%%
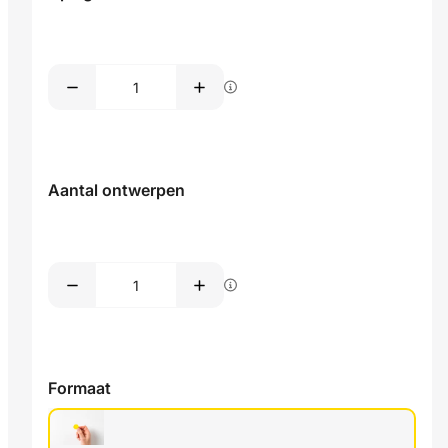
Aantal ontwerpen
Formaat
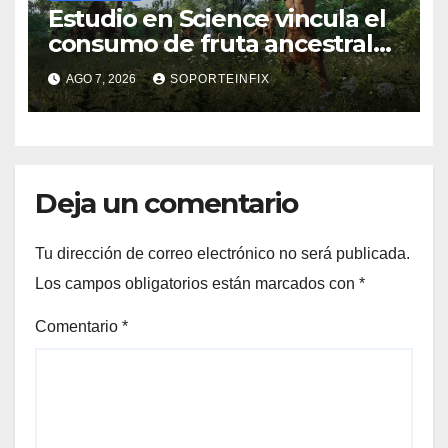
Estudio en Science vincula el
consumo de fruta ancestral
con la evolución del cerebro
AGO 7, 2026
SOPORTEINFIX
humano
Deja un comentario
Tu dirección de correo electrónico no será publicada.
Los campos obligatorios están marcados con
*
Comentario
*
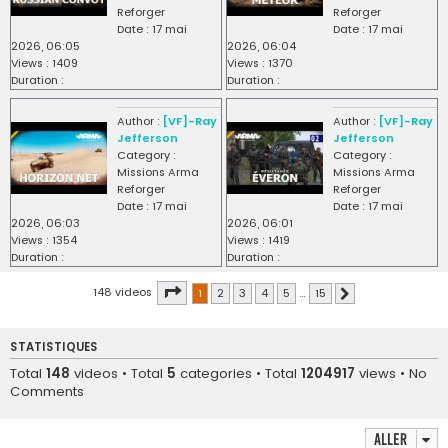
Reforger
Reforger
Date : 17 mai
Date : 17 mai
2026, 06:05
2026, 06:04
Views : 1409
Views : 1370
Duration :
Duration :
Author :
[VF]-Ray
Author :
[VF]-Ray
Jefferson
Jefferson
Category :
Category :
Missions Arma
Missions Arma
Reforger
Reforger
Date : 17 mai
Date : 17 mai
2026, 06:03
2026, 06:01
Views : 1354
Views : 1419
Duration :
Duration :
Page
1
sur
15
148 videos
1
2
3
4
5
…
15
Suivant
STATISTIQUES
Total
148
videos • Total
5
categories • Total
1204917
views • No
Comments
Aller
%%
What you should do:
Your job is to copy every entry exactly. Omit the pictures.

Written solution:
Aantal ontwerpen
Formaat
Estudio en Science vincula el
consumo de fruta ancestral
con la evolución del cerebro
AGO 7, 2026
SOPORTEINFIX
humano
Deja un comentario
Tu dirección de correo electrónico no será publicada.
Los campos obligatorios están marcados con
*
Comentario
*
Reforger
Reforger
Date : 17 mai
Date : 17 mai
2026, 06:05
2026, 06:04
Views : 1409
Views : 1370
Duration :
Duration :
Author :
[VF]-Ray
Author :
[VF]-Ray
Jefferson
Jefferson
Category :
Category :
Missions Arma
Missions Arma
Reforger
Reforger
Date : 17 mai
Date : 17 mai
2026, 06:03
2026, 06:01
Views : 1354
Views : 1419
Duration :
Duration :
Page
1
sur
15
148 videos
1
2
3
4
5
…
15
Suivant
STATISTIQUES
Total
148
videos • Total
5
categories • Total
1204917
views • No
Comments
Aller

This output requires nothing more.